## What you are asked to do
Please reproduce the entries below exactly as they stand, but leave the pictures out.
======== Recorded data ========
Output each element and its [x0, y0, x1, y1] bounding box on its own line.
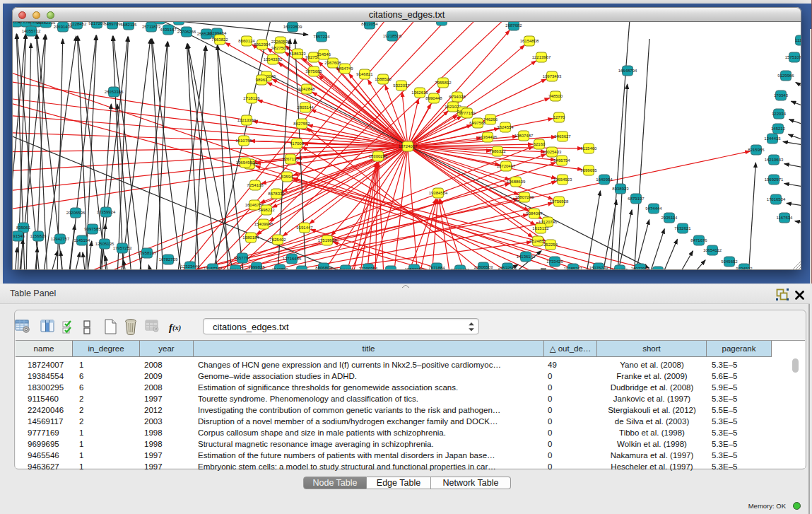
svg-text:17016504: 17016504: [767, 197, 786, 201]
svg-text:7632621: 7632621: [674, 226, 691, 230]
svg-text:7955812: 7955812: [435, 81, 452, 85]
svg-text:12213967: 12213967: [532, 55, 551, 59]
svg-text:8215955: 8215955: [748, 148, 765, 152]
svg-text:5495754: 5495754: [553, 158, 570, 163]
svg-text:8336273: 8336273: [293, 269, 310, 270]
svg-text:1640954: 1640954: [596, 177, 613, 182]
svg-text:21364436: 21364436: [478, 135, 498, 139]
svg-text:7857224: 7857224: [313, 35, 330, 39]
svg-text:5498222: 5498222: [258, 208, 275, 212]
svg-text:9474444: 9474444: [645, 206, 662, 211]
svg-text:16154808: 16154808: [520, 39, 539, 43]
svg-text:7625402: 7625402: [269, 238, 286, 242]
svg-text:417006: 417006: [290, 141, 305, 146]
svg-text:1362615: 1362615: [411, 90, 428, 95]
svg-text:9217207: 9217207: [88, 22, 105, 25]
svg-text:10973493: 10973493: [543, 74, 562, 78]
svg-text:15157347: 15157347: [204, 267, 223, 270]
svg-text:8990448: 8990448: [425, 96, 442, 100]
svg-text:252254: 252254: [543, 243, 558, 247]
svg-text:7986322: 7986322: [489, 149, 506, 153]
svg-text:9699695: 9699695: [580, 168, 597, 173]
svg-text:9191447: 9191447: [296, 226, 313, 230]
svg-text:25025631: 25025631: [451, 268, 470, 270]
svg-text:8186323: 8186323: [289, 52, 306, 56]
svg-text:8678332: 8678332: [268, 192, 285, 196]
svg-text:19654923: 19654923: [553, 177, 572, 182]
svg-text:16033809: 16033809: [283, 25, 302, 29]
svg-text:9242848: 9242848: [298, 87, 315, 91]
svg-text:19832259: 19832259: [405, 267, 424, 270]
svg-text:19218506: 19218506: [383, 34, 402, 38]
svg-text:5322037: 5322037: [393, 83, 410, 88]
svg-text:1733426: 1733426: [546, 259, 563, 264]
svg-text:24532561: 24532561: [498, 266, 517, 270]
svg-text:9657791: 9657791: [234, 256, 251, 260]
svg-text:7254108: 7254108: [247, 183, 264, 187]
svg-text:16648794: 16648794: [618, 69, 637, 73]
svg-text:3267130: 3267130: [282, 157, 299, 161]
svg-text:10654112: 10654112: [703, 248, 722, 252]
svg-text:15409948: 15409948: [254, 222, 273, 226]
svg-text:1145194: 1145194: [74, 238, 91, 243]
svg-text:10543382: 10543382: [264, 57, 283, 62]
svg-text:19654953: 19654953: [236, 160, 255, 165]
svg-text:53594: 53594: [281, 175, 293, 179]
svg-text:813054: 813054: [435, 22, 449, 23]
svg-text:8454749: 8454749: [336, 66, 353, 71]
svg-text:28053346: 28053346: [105, 90, 124, 94]
svg-text:8660124: 8660124: [238, 39, 255, 43]
svg-text:9827503: 9827503: [271, 46, 288, 50]
svg-text:9234502: 9234502: [736, 267, 753, 270]
svg-text:9084067: 9084067: [526, 211, 543, 216]
svg-text:1588520: 1588520: [375, 77, 392, 81]
svg-text:835061: 835061: [16, 226, 31, 230]
svg-text:1244415: 1244415: [764, 136, 781, 141]
svg-text:9463627: 9463627: [554, 134, 571, 139]
svg-text:2687682: 2687682: [505, 23, 522, 28]
svg-text:7663822: 7663822: [211, 37, 228, 42]
svg-text:9777169: 9777169: [459, 111, 476, 115]
svg-text:19384554: 19384554: [429, 191, 448, 195]
svg-text:6879197: 6879197: [628, 197, 645, 201]
svg-text:12323446: 12323446: [181, 264, 200, 269]
svg-text:145212: 145212: [771, 127, 786, 131]
svg-text:12942757: 12942757: [51, 237, 70, 241]
svg-text:2803144: 2803144: [297, 105, 314, 110]
svg-text:20206536: 20206536: [66, 211, 86, 215]
svg-text:16782759: 16782759: [159, 257, 178, 262]
svg-text:(x): (x): [172, 324, 181, 332]
svg-text:8813054: 8813054: [361, 22, 378, 26]
svg-text:154546: 154546: [317, 52, 331, 57]
svg-text:17359924: 17359924: [97, 210, 116, 214]
svg-text:11124: 11124: [795, 38, 801, 42]
svg-text:13716485: 13716485: [283, 257, 302, 261]
svg-text:17956909: 17956909: [336, 268, 355, 270]
svg-text:6794028: 6794028: [449, 95, 466, 99]
svg-text:1580184: 1580184: [242, 235, 259, 240]
svg-text:18807249: 18807249: [515, 195, 534, 199]
svg-text:1890399: 1890399: [382, 269, 399, 270]
svg-text:9097585: 9097585: [84, 227, 101, 231]
svg-text:15076749: 15076749: [589, 266, 608, 270]
svg-text:1999828: 1999828: [248, 265, 265, 269]
svg-text:10807487: 10807487: [514, 134, 534, 138]
svg-text:20691406: 20691406: [54, 25, 73, 29]
svg-text:5682115: 5682115: [121, 23, 138, 27]
svg-text:18300295: 18300295: [369, 154, 388, 158]
svg-text:2066449: 2066449: [227, 268, 244, 270]
svg-text:14136141: 14136141: [517, 255, 536, 259]
svg-text:7671884: 7671884: [428, 266, 445, 270]
svg-text:8396759: 8396759: [611, 268, 628, 270]
svg-text:1156829: 1156829: [30, 234, 47, 238]
svg-text:8938923: 8938923: [612, 187, 629, 191]
svg-text:10958107: 10958107: [138, 251, 157, 255]
svg-text:1615132: 1615132: [532, 226, 549, 230]
svg-text:2935114: 2935114: [661, 216, 678, 220]
svg-text:23706266: 23706266: [177, 30, 196, 34]
svg-text:25711873: 25711873: [142, 25, 161, 29]
svg-text:8471676: 8471676: [690, 238, 707, 243]
svg-text:2367608: 2367608: [324, 61, 341, 65]
svg-text:22806503: 22806503: [474, 265, 493, 269]
svg-text:746266: 746266: [483, 117, 498, 122]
========
## Written solution
Output each element and its [x0, y0, x1, y1] bounding box on its own line.
svg-text:17016504: 17016504: [767, 197, 786, 201]
svg-text:7632621: 7632621: [674, 226, 691, 230]
svg-text:7955812: 7955812: [435, 81, 452, 85]
svg-text:12213967: 12213967: [532, 55, 551, 59]
svg-text:8215955: 8215955: [748, 148, 765, 152]
svg-text:5495754: 5495754: [553, 158, 570, 163]
svg-text:8336273: 8336273: [293, 269, 310, 270]
svg-text:1640954: 1640954: [596, 177, 613, 182]
svg-text:21364436: 21364436: [478, 135, 498, 139]
svg-text:7857224: 7857224: [313, 35, 330, 39]
svg-text:5498222: 5498222: [258, 208, 275, 212]
svg-text:9474444: 9474444: [645, 206, 662, 211]
svg-text:16154808: 16154808: [520, 39, 539, 43]
svg-text:7625402: 7625402: [269, 238, 286, 242]
svg-text:417006: 417006: [290, 141, 305, 146]
svg-text:1362615: 1362615: [411, 90, 428, 95]
svg-text:9217207: 9217207: [88, 22, 105, 25]
svg-text:10973493: 10973493: [543, 74, 562, 78]
svg-text:15157347: 15157347: [204, 267, 223, 270]
svg-text:8990448: 8990448: [425, 96, 442, 100]
svg-text:252254: 252254: [543, 243, 558, 247]
svg-text:7986322: 7986322: [489, 149, 506, 153]
svg-text:9699695: 9699695: [580, 168, 597, 173]
svg-text:9191447: 9191447: [296, 226, 313, 230]
svg-text:25025631: 25025631: [451, 268, 470, 270]
svg-text:8186323: 8186323: [289, 52, 306, 56]
svg-text:8678332: 8678332: [268, 192, 285, 196]
svg-text:19654923: 19654923: [553, 177, 572, 182]
svg-text:16033809: 16033809: [283, 25, 302, 29]
svg-text:9242848: 9242848: [298, 87, 315, 91]
svg-text:19832259: 19832259: [405, 267, 424, 270]
svg-text:19218506: 19218506: [383, 34, 402, 38]
svg-text:5322037: 5322037: [393, 83, 410, 88]
svg-text:1733426: 1733426: [546, 259, 563, 264]
svg-text:24532561: 24532561: [498, 266, 517, 270]
svg-text:9657791: 9657791: [234, 256, 251, 260]
svg-text:7254108: 7254108: [247, 183, 264, 187]
svg-text:16648794: 16648794: [618, 69, 637, 73]
svg-text:3267130: 3267130: [282, 157, 299, 161]
svg-text:10654112: 10654112: [703, 248, 722, 252]
svg-text:15409948: 15409948: [254, 222, 273, 226]
svg-text:1145194: 1145194: [74, 238, 91, 243]
svg-text:10543382: 10543382: [264, 57, 283, 62]
svg-text:19654953: 19654953: [236, 160, 255, 165]
svg-text:53594: 53594: [281, 175, 293, 179]
svg-text:813054: 813054: [435, 22, 449, 23]
svg-text:8454749: 8454749: [336, 66, 353, 71]
svg-text:28053346: 28053346: [105, 90, 124, 94]
svg-text:8660124: 8660124: [238, 39, 255, 43]
svg-text:9827503: 9827503: [271, 46, 288, 50]
svg-text:9234502: 9234502: [736, 267, 753, 270]
svg-text:9084067: 9084067: [526, 211, 543, 216]
svg-text:1588520: 1588520: [375, 77, 392, 81]
svg-text:835061: 835061: [16, 226, 31, 230]
svg-text:1244415: 1244415: [764, 136, 781, 141]
svg-text:9463627: 9463627: [554, 134, 571, 139]
svg-text:2687682: 2687682: [505, 23, 522, 28]
svg-text:7663822: 7663822: [211, 37, 228, 42]
svg-text:9777169: 9777169: [459, 111, 476, 115]
svg-text:19384554: 19384554: [429, 191, 448, 195]
svg-text:6879197: 6879197: [628, 197, 645, 201]
svg-text:12323446: 12323446: [181, 264, 200, 269]
svg-text:145212: 145212: [771, 127, 786, 131]
svg-text:12942757: 12942757: [51, 237, 70, 241]
svg-text:2803144: 2803144: [297, 105, 314, 110]
svg-text:20206536: 20206536: [66, 211, 86, 215]
svg-text:16782759: 16782759: [159, 257, 178, 262]
svg-text:(x): (x): [172, 324, 181, 332]
svg-text:8813054: 8813054: [361, 22, 378, 26]
svg-text:154546: 154546: [317, 52, 331, 57]
svg-text:17359924: 17359924: [97, 210, 116, 214]
svg-text:11124: 11124: [795, 38, 801, 42]
svg-text:13716485: 13716485: [283, 257, 302, 261]
svg-text:17956909: 17956909: [336, 268, 355, 270]
svg-text:6794028: 6794028: [449, 95, 466, 99]
svg-text:1580184: 1580184: [242, 235, 259, 240]
svg-text:18807249: 18807249: [515, 195, 534, 199]
svg-text:1890399: 1890399: [382, 269, 399, 270]
svg-text:9097585: 9097585: [84, 227, 101, 231]
svg-text:15076749: 15076749: [589, 266, 608, 270]
svg-text:1999828: 1999828: [248, 265, 265, 269]
svg-text:10807487: 10807487: [514, 134, 534, 138]
svg-text:20691406: 20691406: [54, 25, 73, 29]
svg-text:5682115: 5682115: [121, 23, 138, 27]
svg-text:18300295: 18300295: [369, 154, 388, 158]
svg-text:2066449: 2066449: [227, 268, 244, 270]
svg-text:14136141: 14136141: [517, 255, 536, 259]
svg-text:7671884: 7671884: [428, 266, 445, 270]
svg-text:8396759: 8396759: [611, 268, 628, 270]
svg-text:1156829: 1156829: [30, 234, 47, 238]
svg-text:8938923: 8938923: [612, 187, 629, 191]
svg-text:10958107: 10958107: [138, 251, 157, 255]
svg-text:1615132: 1615132: [532, 226, 549, 230]
svg-text:2935114: 2935114: [661, 216, 678, 220]
svg-text:23706266: 23706266: [177, 30, 196, 34]
svg-text:25711873: 25711873: [142, 25, 161, 29]
svg-text:8471676: 8471676: [690, 238, 707, 243]
svg-text:2367608: 2367608: [324, 61, 341, 65]
svg-text:22806503: 22806503: [474, 265, 493, 269]
svg-text:746266: 746266: [483, 117, 498, 122]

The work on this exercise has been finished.